There are two methods for sequencing. Both were used for the blueberry genome project. “Short read sequencing” generates data for fragments that consist of 300 base pairs – the building blocks of DNA. The lab equipment reads the nucleotide on a single strand and attaches the complement nucleotides simultaneously, labeling the A’s, T’s, C’s and G’s with a different color dye.

“Long read sequencing” uses fragments that are 800 base pairs in length. The fragments are attached to beads placed in an oil bubble. More than a million copies are made on the bead. The double strand is denatured and nucleotides are added one at a time. The result is four layers of information that are then sandwiched together. The blueberry has about 500 million base pairs coding for more than 25,000 genes.

The raw data generated by the genomics lab is transferred to the bioinformaticists for sequence assembly using specialized computer software.

Using a hybrid approach, Brown’s team likens the sequence assembly process to putting a puzzle together. The longer fragments were used to build a ‘scaffold’ by overlapping matched segments, similar to putting together a puzzle frame. The shorter fragments were then used to fill in the distinguishable objects of the puzzle; a process referred to as “backfilling.” The final puzzle pieces, those of similar color or pattern, are akin to the repetitive DNA. They may seem like filler, but they are important to get a complete picture.

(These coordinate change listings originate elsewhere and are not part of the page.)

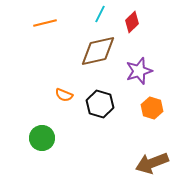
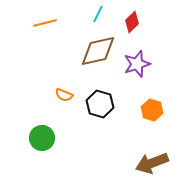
cyan line: moved 2 px left
purple star: moved 2 px left, 7 px up
orange hexagon: moved 2 px down
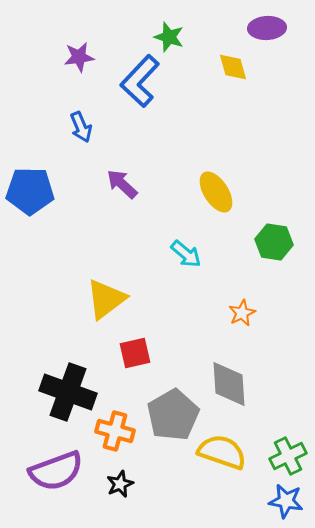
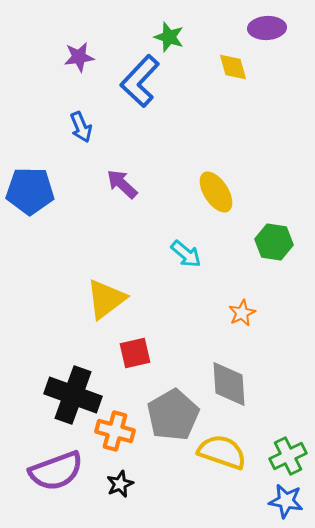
black cross: moved 5 px right, 3 px down
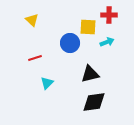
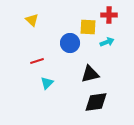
red line: moved 2 px right, 3 px down
black diamond: moved 2 px right
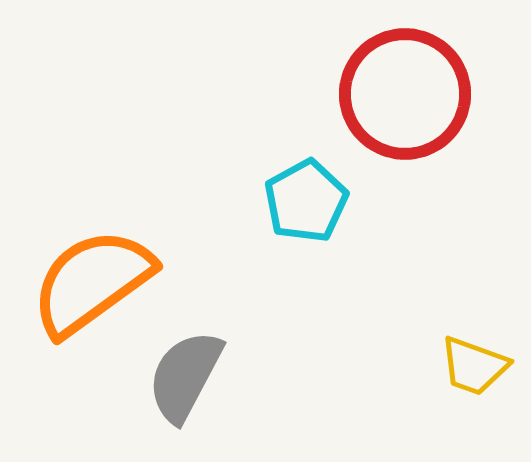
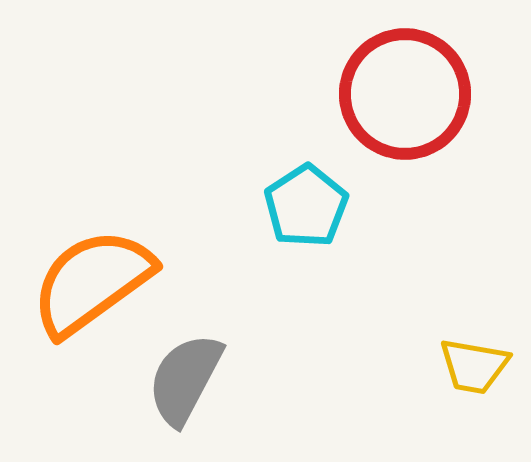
cyan pentagon: moved 5 px down; rotated 4 degrees counterclockwise
yellow trapezoid: rotated 10 degrees counterclockwise
gray semicircle: moved 3 px down
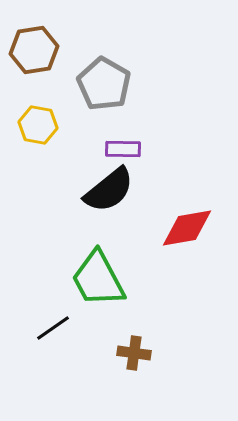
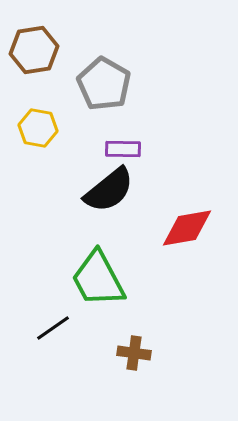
yellow hexagon: moved 3 px down
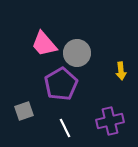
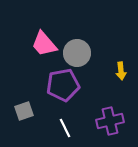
purple pentagon: moved 2 px right, 1 px down; rotated 20 degrees clockwise
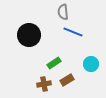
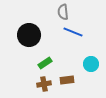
green rectangle: moved 9 px left
brown rectangle: rotated 24 degrees clockwise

Researchers expect the sequenced blueberry genome to boost the North Carolina blueberry industry. This industry is valued at $58.2 million annually. North Carolina ranks 6th in the nation in blueberry production. Future improved varieties – developed with the help of the recently sequenced blueberry genome – have the potential to bolster yield and revenue for North Carolina farmers. Breeding efforts will be more efficient with the availability of the sequenced genome and the newly identified molecular markers.

In addition to the economic value, it’s the berry’s value to health that has scientists at the North Carolina Research Campus excited about publishing the first blueberry genome sequence. Blueberries are rich in health-promoting phytonutrients that reduce the symptoms of several chronic diseases. For example, Dr. Mary Ann Lila, director of the N.C. State Plants for Human Health Institute, studies bioactive compounds in many fruits and vegetables, including blueberries. The sequenced genome will help her hone in on the health-protective properties of blueberries.

The sequencing of the genome has revealed helpful information to several areas of research. One unexpected finding was the genetic similarities between blueberry and grape. Both fruits are revered for their anthocyanin content. Anthocyanins are pigments responsible for the red, blue and purple color of the fruit, which Dr. Lila studies for their health-protective properties.

Another blueberry breakthrough resulting from the sequence will help plant breeders. The team at the North Carolina Research Campus has identified more than 20,000 molecular markers that will be added to the genetic linkage map for blueberry. Molecular markers are short sequences of DNA that serve as “road signs,” or reference points, along the genetic linkage map.

The science also helps cultivate the next generation of scientists. Students at Davidson College in Davidson, North Carolina, analyzed the data in a biology course under the direction of Dr. Malcolm Campbell. At the end of the semester, the students presented their findings to the lead scientists from the Research Campus. A local high school science teacher, April Baucom, spent the summer interning with Dr. Brown. Her experiences in the lab and in the blueberry field will help her share the world of scientific discovery with her students.

Sequencing the blueberry genome is a major step toward understanding the genetic information of the blueberry. It is expected to yield new discoveries in both medical and agricultural research. The results of the sequencing and annotation are accessible to scientists and plant breeders worldwide through the website, www.vaccinium.org.